So please, please, PLEASE read the whole post through before asking questions that are already answered in the post. One of the requirements of becoming a model is knowing how to follow directions and if you can't get your answers from the post that is addressing the very topic you're inquiring about, well, I don't know what else I can say.

And because I know even with THIS post I'm still going to get people asking the same questions, here is a part of the post that I wrote that specifically states what it takes to be a VS model:

To make things more clear about the requirements you have to meet in order to put you in the VS category, you must:

- Be between 5'8"-6'0"
- Have a killer body with curves (not waif thin like most runway models but not exactly plus size, either)
- Be signed to a top modeling agency (preferably Ford or Elite in New York) or another top modeling agency

My Casting Call Experience: BMG Models

I recently took a road trip down to Los Angeles to interview with a designer about being a potential model for her upcoming line and I figured since I was going to be in the area, I may as well see if I could kill two birds with one stone by attending any open casting calls what were available during the dates that I would be there. The one that ended up making the cut was BMG Models. Known for representing both fashion and print models, I made sure to have all my stuff ready: portfolio, headshot and resume.
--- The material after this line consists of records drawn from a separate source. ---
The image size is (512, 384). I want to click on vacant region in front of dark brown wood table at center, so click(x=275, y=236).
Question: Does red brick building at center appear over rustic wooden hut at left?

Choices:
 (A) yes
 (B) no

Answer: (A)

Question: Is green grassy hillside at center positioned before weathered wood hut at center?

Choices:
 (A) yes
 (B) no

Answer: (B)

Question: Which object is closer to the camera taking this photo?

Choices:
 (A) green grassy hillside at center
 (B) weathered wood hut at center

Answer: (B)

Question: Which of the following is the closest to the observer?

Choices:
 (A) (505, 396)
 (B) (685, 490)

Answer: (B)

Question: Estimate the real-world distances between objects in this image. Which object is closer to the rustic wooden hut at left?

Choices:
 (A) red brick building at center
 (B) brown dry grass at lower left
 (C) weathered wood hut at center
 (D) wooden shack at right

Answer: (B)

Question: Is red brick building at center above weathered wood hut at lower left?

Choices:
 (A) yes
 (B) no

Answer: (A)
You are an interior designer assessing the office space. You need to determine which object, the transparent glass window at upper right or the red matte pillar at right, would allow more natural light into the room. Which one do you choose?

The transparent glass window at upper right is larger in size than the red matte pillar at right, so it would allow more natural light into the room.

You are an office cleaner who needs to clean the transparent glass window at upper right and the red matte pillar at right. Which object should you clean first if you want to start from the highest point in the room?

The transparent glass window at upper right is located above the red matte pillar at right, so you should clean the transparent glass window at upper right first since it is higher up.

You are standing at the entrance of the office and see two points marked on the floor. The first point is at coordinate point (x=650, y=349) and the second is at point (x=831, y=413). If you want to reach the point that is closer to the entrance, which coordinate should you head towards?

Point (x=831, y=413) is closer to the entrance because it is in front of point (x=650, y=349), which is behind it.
After taking care of my interview, which went really well, I stayed overnight at a friend's and prepared for the open casting call the next day. BMG holds their open calls every Monday, Wednesday and Friday from 4:00pm - 5:00pm. I went on a Wednesday with one of my friends in tow for support. I wore form-fitting, dark jeans, my taupe 4-inch heels and a form fitting, dark green tank top. After stepping off the elevator we searched for the right suite and opened the door. There was no one in the lobby so that was good. I wasn't sure if I was going to have to deal with a long line. There was one other guy behind us but it turned out that he was a music artist and had an appointment for an interview (BMG also represents music artists). There was no receptionist or secretary and it took a minute for someone to walk out and see that we were there.

A man came out and asked us if we had an appointment or were there for the open call. After telling him, he asked to take my portfolio and I made sure to also give him my headshot and resume. He asked us to take a seat in the lobby and that he would take my portfolio and information to their office to look over. I thought it was odd that I wasn't invited to go in and meet with them and was a bit nervous about the fact that they would be reviewing my portfolio without me there but hey, there was nothing else I could do so I sat with my friend and made small talk.
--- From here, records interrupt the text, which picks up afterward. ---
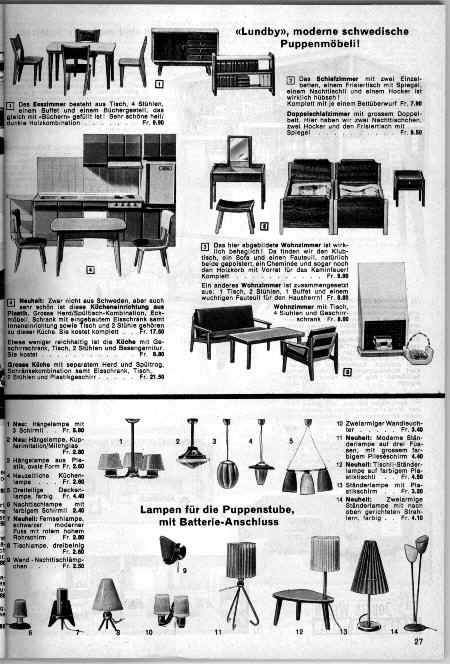 Locate an element on the screen. The width and height of the screenshot is (450, 664). power cords is located at coordinates (435, 629), (362, 614), (333, 619), (223, 589), (179, 564), (71, 627), (118, 619). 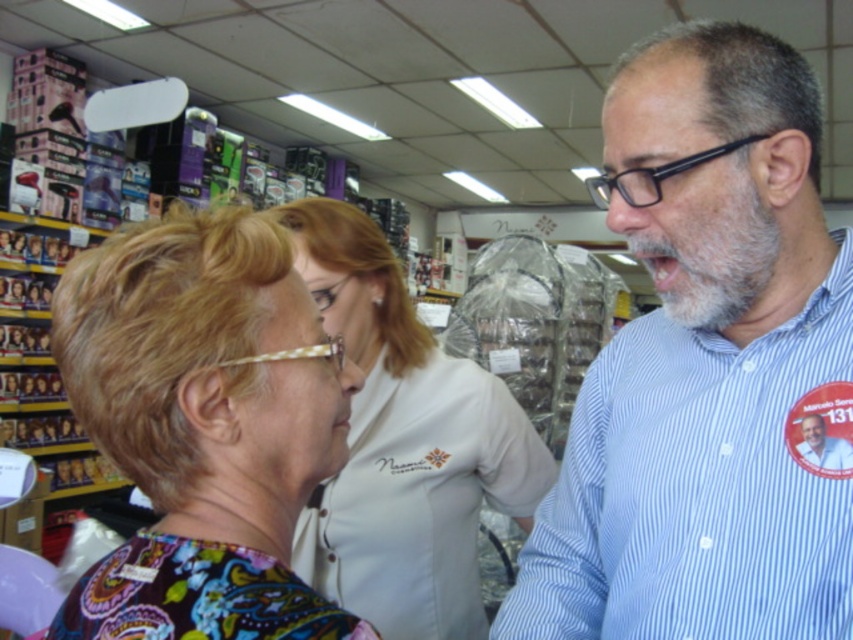 Can you confirm if multicolored fabric blouse at center is wider than white fabric shirt at center?

Incorrect, multicolored fabric blouse at center's width does not surpass white fabric shirt at center's.

Is multicolored fabric blouse at center positioned at the back of white fabric shirt at center?

No, it is in front of white fabric shirt at center.

The height and width of the screenshot is (640, 853). I want to click on multicolored fabric blouse at center, so click(202, 426).

Based on the photo, who is lower down, white fabric shirt at center or blue striped shirt at center?

Positioned lower is white fabric shirt at center.

Is white fabric shirt at center taller than blue striped shirt at center?

Correct, white fabric shirt at center is much taller as blue striped shirt at center.

Is point (329, 204) closer to camera compared to point (805, 451)?

No, it is behind (805, 451).

Find the location of a particular element. The height and width of the screenshot is (640, 853). white fabric shirt at center is located at coordinates (404, 445).

Is blue striped shirt at right above blue striped shirt at center?

Yes, blue striped shirt at right is above blue striped shirt at center.

Can you confirm if blue striped shirt at right is bigger than blue striped shirt at center?

Correct, blue striped shirt at right is larger in size than blue striped shirt at center.

This screenshot has width=853, height=640. I want to click on blue striped shirt at right, so click(x=706, y=368).

Where is `blue striped shirt at right`? The image size is (853, 640). blue striped shirt at right is located at coordinates (706, 368). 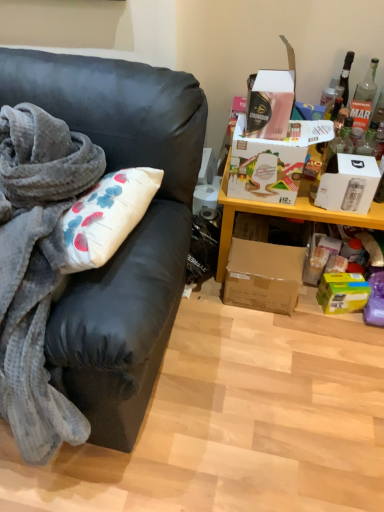 Question: Is white cardboard box at upper right, which is the 4th box from bottom to top, thinner than green matte box at lower right, which is the 4th box in top-to-bottom order?

Choices:
 (A) no
 (B) yes

Answer: (A)

Question: From the image's perspective, is white cardboard box at upper right, which is the 4th box from bottom to top, located beneath green matte box at lower right, which ranks as the 1th box in bottom-to-top order?

Choices:
 (A) no
 (B) yes

Answer: (A)

Question: Is green matte box at lower right, which ranks as the 1th box in bottom-to-top order, surrounded by white cardboard box at upper right, which is counted as the first box, starting from the top?

Choices:
 (A) yes
 (B) no

Answer: (B)

Question: Considering the relative sizes of white cardboard box at upper right, which is the 4th box from bottom to top, and green matte box at lower right, which is the 4th box in top-to-bottom order, in the image provided, is white cardboard box at upper right, which is the 4th box from bottom to top, bigger than green matte box at lower right, which is the 4th box in top-to-bottom order,?

Choices:
 (A) yes
 (B) no

Answer: (A)

Question: From a real-world perspective, is white cardboard box at upper right, which is counted as the first box, starting from the top, physically below green matte box at lower right, which ranks as the 1th box in bottom-to-top order?

Choices:
 (A) no
 (B) yes

Answer: (A)

Question: In the image, is white cardboard box at upper right, which is the 4th box from bottom to top, on the left side or the right side of matte black couch at left?

Choices:
 (A) right
 (B) left

Answer: (A)

Question: Looking at their shapes, would you say white cardboard box at upper right, which is counted as the first box, starting from the top, is wider or thinner than matte black couch at left?

Choices:
 (A) thin
 (B) wide

Answer: (A)

Question: From a real-world perspective, is white cardboard box at upper right, which is the 4th box from bottom to top, positioned above or below matte black couch at left?

Choices:
 (A) below
 (B) above

Answer: (B)

Question: Is white cardboard box at upper right, which is counted as the first box, starting from the top, inside or outside of matte black couch at left?

Choices:
 (A) outside
 (B) inside

Answer: (A)

Question: Considering the positions of brown cardboard box at lower right, acting as the second box starting from the bottom, and yellow wood shelf at upper right in the image, is brown cardboard box at lower right, acting as the second box starting from the bottom, wider or thinner than yellow wood shelf at upper right?

Choices:
 (A) wide
 (B) thin

Answer: (B)

Question: Which is correct: brown cardboard box at lower right, the third box when ordered from top to bottom, is inside yellow wood shelf at upper right, or outside of it?

Choices:
 (A) inside
 (B) outside

Answer: (A)

Question: In the image, is brown cardboard box at lower right, the third box when ordered from top to bottom, positioned in front of or behind yellow wood shelf at upper right?

Choices:
 (A) front
 (B) behind

Answer: (B)

Question: In terms of size, does brown cardboard box at lower right, the third box when ordered from top to bottom, appear bigger or smaller than yellow wood shelf at upper right?

Choices:
 (A) big
 (B) small

Answer: (B)

Question: From a real-world perspective, relative to white cardboard box at upper right, which is the 4th box from bottom to top, is matte black couch at left vertically above or below?

Choices:
 (A) above
 (B) below

Answer: (B)

Question: Is matte black couch at left taller or shorter than white cardboard box at upper right, which is counted as the first box, starting from the top?

Choices:
 (A) tall
 (B) short

Answer: (A)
After about 10 minutes, a woman came into the lobby and asked me to sign in. The sheet asked for my name, age, height, phone number and email address. I quickly glanced at the other people who signed in before me and by far I was the shortest. Their lifestyle/print division's minimum height requirement was 5'6" so I already knew there may be an issue with the one inch I was lacking. I put my 5'5" height and crossed my fingers. Once again I was left in the lobby and put the clipboard with the sign-in sheet aside. 5 minutes later the same woman came back with my portfolio and handed it back to me. She was nice and asked if I was interested in commercial acting as well. I told her I was and she said that they would keep my headshot and resume to look over later on that day and if they felt I would a good fit they would be in touch. She didn't say when though. And that was it. It was definitely one of the more out of the ordinary casting calls I'd been to since they didn't ask to see me themselves but I tried not to think too much about it. If it's meant to be they'll give me a call. And if I don't hear back from them, it's all good, I'll just keep pounding the pavement until I find the right agency for me.

The Concept of "New Faces"


The term "new faces" is one that is constantly popping up on modeling agency websites. While not all agency sites have them, a good majority do. As the name implies, new faces means male and female models who have just been discovered by that particular agency.
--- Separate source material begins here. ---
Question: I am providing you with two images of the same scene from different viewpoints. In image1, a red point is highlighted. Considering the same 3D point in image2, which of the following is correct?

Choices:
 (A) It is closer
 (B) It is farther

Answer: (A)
In general, a model listed under an agency's new faces division has little to no experience. In some instances it could include a model with prior experience but overall it is more closely associated with a newbie. Each agency deals with their new faces division in its own way so there are no hard and fast rules as to what I can tell you that will cover every modeling agency out there.

If you are a potential model who gains interest from an agency, they may start you off in their new faces division. At the office you'll have Polaroids taken of you, which the agency will post up on their website. Even though those photos are not professionally taken, they will be temporary until you have managed to get a test shoot done to begin your portfolio. Once you get that done, your agent will update your online profile with the latest pictures. Many times an agency will keep both the Polaroids and the professional images, since some clients want to see what a model looks like without all the hair, makeup and Photoshop. Sometimes a newly signed model will still be categorized under new faces even after he/she has done a portfolio shoot. This decision is entirely up to the agency.

Other modeling agencies won't put you right away onto their website if you are a new face and may do what is known as a "test" period, where they will submit your snapshots to current castings to see if any clients are interested in you. If a client wants to see you for a casting or go-see, the agency will send you to it and if you book that job, that is a huge plus and a great indicator that the agency should sign you. Agencies tend to do testing sessions for new models as a way for them to see how marketable they are before making a contractual commitment. It also allows the agency to gauge what their working relationship with the model will be. Needless to say, this arrangement--while up in the air and nerve wracking for some models--is an easy way for them to see if the model would work for the agency as an officially signed model. If they happen to have an issue or if the model shows signs that he/she is not a good fit or match, then the agency can simply let the model know they are no longer interested. Because the model was being "tested" the agency doesn't have to worry about terminating contracts or taking down photos from the website.

Becoming a part of the new faces division doesn't always mean you are a signed model and may not come with a contract. Think of it as a probation period: this is a period of time where you have no official ties with the agency so you are not yet a represented model. This isn't a bad thing--to even be considered a new face is a huge step over the competition. The decision as to whether an agency will stop testing you and offer you a contract will vary on a number of factors including, but not limited to: how well your snapshots are, if potential clients like your look and express an interest in hiring you or inviting you to a casting and how well you get along with the agency. You may be asked to submit more photos over time, which the agency will collect and use to shop your look around to clients.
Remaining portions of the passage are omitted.